Póki nie zrozumiemy jak wielki wpływ na masy na inżynieria społeczna, póki będziemy ją lekceważyć to będzie się miała dobrze, także gdy będzie nawoływała do destruktywnych postaw.
W naturze każdego CZŁOWIEKA (nie mężczyzny, nie kobiety) jest zło i dobro. Zakładajmy dobro, choć bądźmy ostrożni
Niby cel obrany przez feministki jest szczytny Z ZEWNĄTRZ (gdyby tylko mówiły, żeby każdy potępiał przemoc NIEZALEŻNIE od płci), ale z wewnątrz nie tylko nie eliminuje prawdziwych sprawców i nie pomaga prawdziwym ofiarom, ale zrównuje najgorszych ludzi płci męskiej z każdym mężczyzną, a do tego uznaje każdą kobietę za ofiarę i zrównuje je z przedstawicielkami tych najlepszych kobiet. Obie postawy są toksyczne, ponieważ mężczyźni muszą udowadniać, że są lepsi, niż są określanymi (zamiast w nich wierzyć, doceniać i wspierać), a kobiety nie muszą udowadniać, że są tak dobre, jak o sobie mogą sądzić (czyli są toksycznie rozpieszczane).

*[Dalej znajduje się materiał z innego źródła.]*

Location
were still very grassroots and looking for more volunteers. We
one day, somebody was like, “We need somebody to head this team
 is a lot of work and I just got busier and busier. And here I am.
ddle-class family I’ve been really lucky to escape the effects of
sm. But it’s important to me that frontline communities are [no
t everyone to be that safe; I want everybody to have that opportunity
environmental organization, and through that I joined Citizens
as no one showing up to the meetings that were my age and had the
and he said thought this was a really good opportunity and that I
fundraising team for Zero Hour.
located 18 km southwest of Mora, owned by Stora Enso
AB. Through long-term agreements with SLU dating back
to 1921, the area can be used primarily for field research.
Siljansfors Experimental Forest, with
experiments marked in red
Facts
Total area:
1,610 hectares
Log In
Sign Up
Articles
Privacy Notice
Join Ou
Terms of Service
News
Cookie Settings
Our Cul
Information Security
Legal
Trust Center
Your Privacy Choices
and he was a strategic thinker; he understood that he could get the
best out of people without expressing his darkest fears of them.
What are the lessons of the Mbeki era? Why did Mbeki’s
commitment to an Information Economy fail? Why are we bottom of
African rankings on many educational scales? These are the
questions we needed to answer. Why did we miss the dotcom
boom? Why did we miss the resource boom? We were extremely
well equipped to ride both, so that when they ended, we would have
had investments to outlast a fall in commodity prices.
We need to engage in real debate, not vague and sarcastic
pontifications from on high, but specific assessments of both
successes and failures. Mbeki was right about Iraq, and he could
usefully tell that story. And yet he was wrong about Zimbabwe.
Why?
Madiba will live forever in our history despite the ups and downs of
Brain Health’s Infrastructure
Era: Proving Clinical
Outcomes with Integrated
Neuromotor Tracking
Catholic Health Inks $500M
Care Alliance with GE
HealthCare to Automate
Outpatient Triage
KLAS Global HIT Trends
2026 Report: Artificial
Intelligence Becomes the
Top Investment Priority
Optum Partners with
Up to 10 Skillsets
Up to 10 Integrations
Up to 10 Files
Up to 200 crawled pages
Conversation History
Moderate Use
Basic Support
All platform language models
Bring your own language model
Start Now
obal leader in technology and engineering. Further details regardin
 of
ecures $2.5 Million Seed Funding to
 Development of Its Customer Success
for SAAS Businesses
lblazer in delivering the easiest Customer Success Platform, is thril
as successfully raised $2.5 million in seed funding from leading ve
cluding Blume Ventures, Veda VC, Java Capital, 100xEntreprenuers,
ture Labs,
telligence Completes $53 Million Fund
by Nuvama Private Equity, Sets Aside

Czyli kolejny raz – zrzuca się z kobiet odpowiedzialność, a na mężczyzn nakłada podwójną, tak jak w przypadku udowadniania niewinności. Mężczyzna ma się wykazać i udowodnić, że nie jest latającym słoniem, drugim Hitlerem, czy też, że nie molestował/nie gwałcił/nie stosował przemocy domowej – kobieta ma nie spaprać swojego fałszywego, idealnego i niewinnego wizerunku…
Feminizm taką postawą kopie rękę, która ją karmi, bo bez mężczyzn – tych dobrych, tych feministek by nie było, nie byłoby mikrofonu, sali, maszyn, dróg, a nawet pozwolenia na to, by taka nawołująca do nienawiści feministka nie została uznaną chorą psychicznie, a próbowała (i była) dla wielu autorytetem.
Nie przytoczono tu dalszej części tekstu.